Saved data entries

⁂

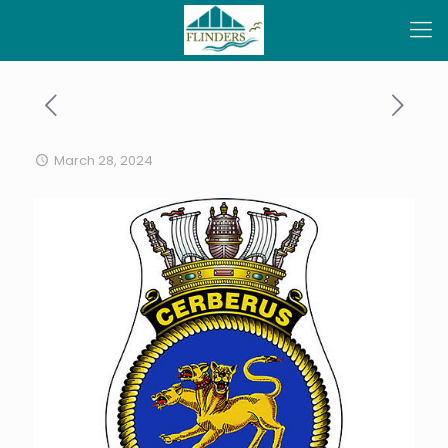
March 28, 2024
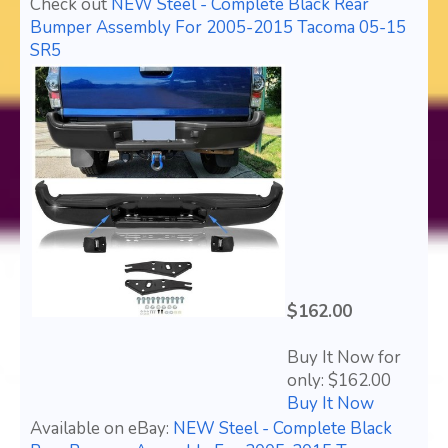
Check out
NEW Steel - Complete Black Rear
Bumper Assembly For 2005-2015 Tacoma 05-15
SR5
$162.00
Buy It Now for
only: $162.00
Buy It Now
Available on eBay:
NEW Steel - Complete Black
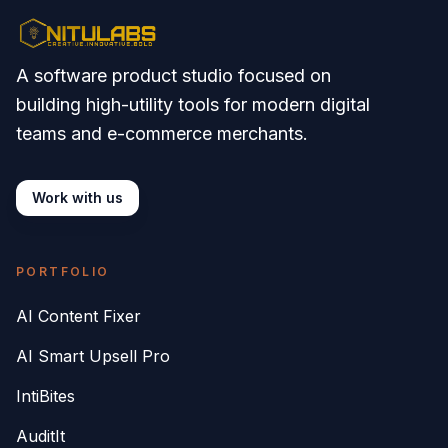
A software product studio focused on
building high-utility tools for modern digital
teams and e-commerce merchants.
Work with us
PORTFOLIO
AI Content Fixer
AI Smart Upsell Pro
IntiBites
AuditIt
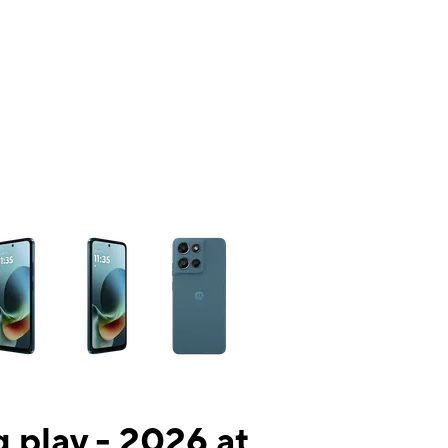
ns a column of small thumbnails. Selecting a thumbnail will change the mai
 play - 2026 at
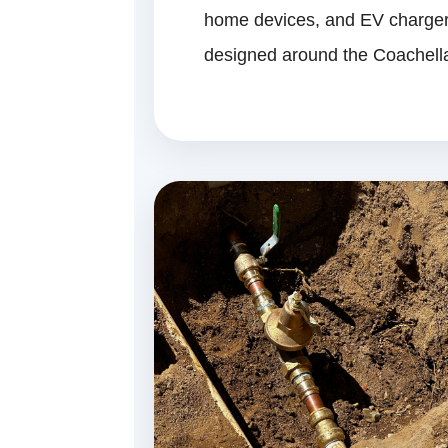
home devices, and EV chargers
designed around the Coachella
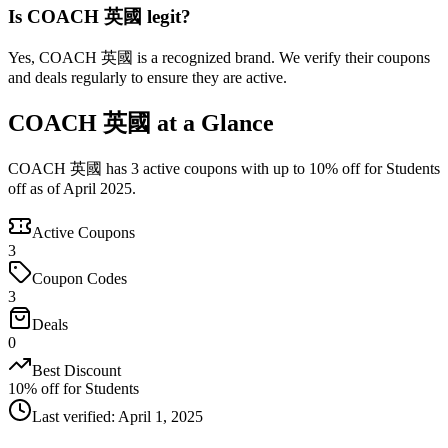
Is COACH 英國 legit?
Yes, COACH 英國 is a recognized brand. We verify their coupons
and deals regularly to ensure they are active.
COACH 英國 at a Glance
COACH 英國 has 3 active coupons with up to 10% off for Students
off as of April 2025.
Active Coupons
3
Coupon Codes
3
Deals
0
Best Discount
10% off for Students
Last verified
:
April 1, 2025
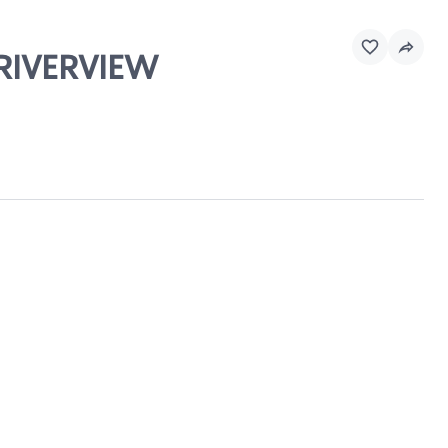
 RIVERVIEW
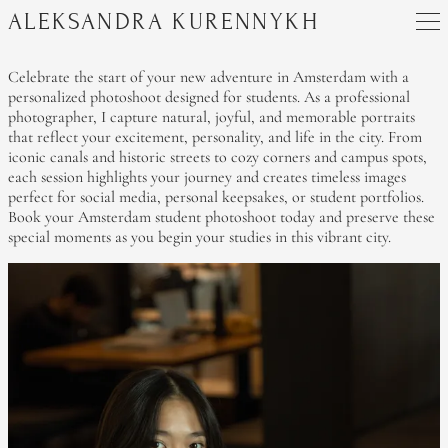
ALEKSANDRA KURENNYKH
Celebrate the start of your new adventure in Amsterdam with a
personalized photoshoot designed for students. As a professional
photographer, I capture natural, joyful, and memorable portraits
that reflect your excitement, personality, and life in the city. From
iconic canals and historic streets to cozy corners and campus spots,
each session highlights your journey and creates timeless images
perfect for social media, personal keepsakes, or student portfolios.
Book your Amsterdam student photoshoot today and preserve these
special moments as you begin your studies in this vibrant city.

⁂

Copy all records exactly; omit images.

**Solution below:**
March 28, 2024
Check out
NEW Steel - Complete Black Rear
Bumper Assembly For 2005-2015 Tacoma 05-15
SR5
$162.00
Buy It Now for
only: $162.00
Buy It Now
Available on eBay:
NEW Steel - Complete Black
A software product studio focused on
building high-utility tools for modern digital
teams and e-commerce merchants.
Work with us
PORTFOLIO
AI Content Fixer
AI Smart Upsell Pro
IntiBites
AuditIt
ns a column of small thumbnails. Selecting a thumbnail will change the mai
 play - 2026 at
home devices, and EV chargers
designed around the Coachella
Is COACH 英國 legit?
Yes, COACH 英國 is a recognized brand. We verify their coupons
and deals regularly to ensure they are active.
COACH 英國 at a Glance
COACH 英國 has 3 active coupons with up to 10% off for Students
off as of April 2025.
Active Coupons
3
Coupon Codes
3
Deals
0
Best Discount
10% off for Students
Last verified
:
April 1, 2025
 RIVERVIEW
ALEKSANDRA KURENNYKH
Celebrate the start of your new adventure in Amsterdam with a
personalized photoshoot designed for students. As a professional
photographer, I capture natural, joyful, and memorable portraits
that reflect your excitement, personality, and life in the city. From
iconic canals and historic streets to cozy corners and campus spots,
each session highlights your journey and creates timeless images
perfect for social media, personal keepsakes, or student portfolios.
Book your Amsterdam student photoshoot today and preserve these
special moments as you begin your studies in this vibrant city.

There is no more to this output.